Fortunately, there is no shortage of design options to choose from. The supplier also offers a variety of flexible restaurant configurations, from larger tables (with or without leaves), round dining tables and countless seating options. Universal’s MacKenzie pointed out that the dining table benches have also regained their role because they can provide more flexible seating.
No longer a restaurant suite, but a mixed part, they can function in a variety of ways in a room with ever-increasing activities, especially in the last year.
With the continuous reimagining of the restaurant space, decorative elements also add personality to the space. Lighting is not an option. With the development of formal dining room furniture, so are the lamps above the tables. This is not to say that beautiful crystal chandeliers may still not be appreciated by people, but the consumers who create these multifunctional restaurants also focus on the lighting that their lamps can provide for various tasks and styles.
"We have seen our customers move away from the gorgeous Queen Elizabeth multi-crystal chandeliers in the restaurant and replace them with more modern and simplified shapes," said Robin Gordon, vice president of marketing at Elk Home.
Merida pointed out that overhead luminaires may not be enough for all the extra activities in the dining room, so recessed lighting or other task lighting is recommended, which is also helpful when the dining room is a classroom or work space. He added: "Through the joy of the dimmer switch, it can always look beautiful."

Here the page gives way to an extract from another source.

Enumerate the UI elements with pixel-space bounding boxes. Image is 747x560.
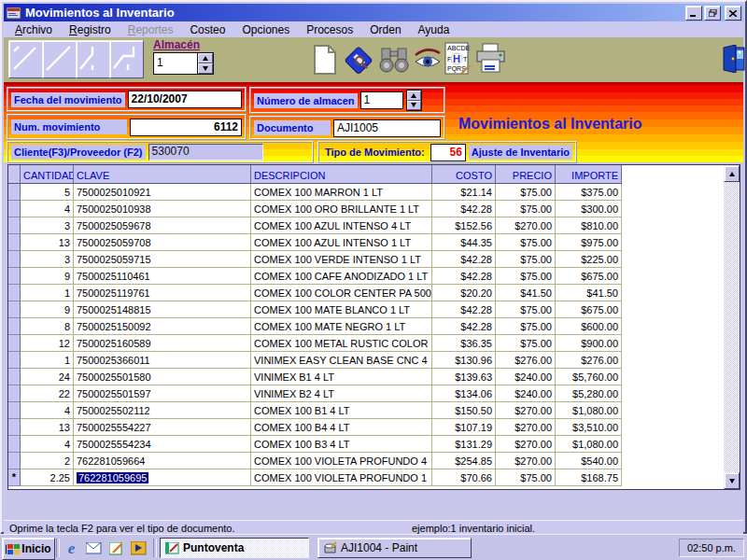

Other decorative elements, such as curtains, artwork or accessories, can also improve the design level. According to Penfield, individual feathers are the key to creating a livable space. "What do we want to see?" she suggested. Bold wallpaper, beautiful curtains, sideboards decorated with interesting handles... these types of details can bring life and interest to the room. In the case of an open floor plan, decorative elements can also be used to distinguish the dining space.
Merida agrees that the dining space has a personalized space. For example, in this space, you can add contemporary works of art to other traditional environments. He added that through decorative centerpieces and accents, you also want to be practical. He said: "What you want is not fragile and not easy to move."
As we overcome this pandemic, we can expect to see the development of canteen furniture, but this more informal approach may continue to drive consumer preferences.
In Penfield's design business, creating space for her client is to tell the story of the family. She said: "We are here to bring their stories to life through the decoration and choices in their homes." What does this mean for the future of the dining space? As we move forward, we may continue to see a mix of styles and configurations.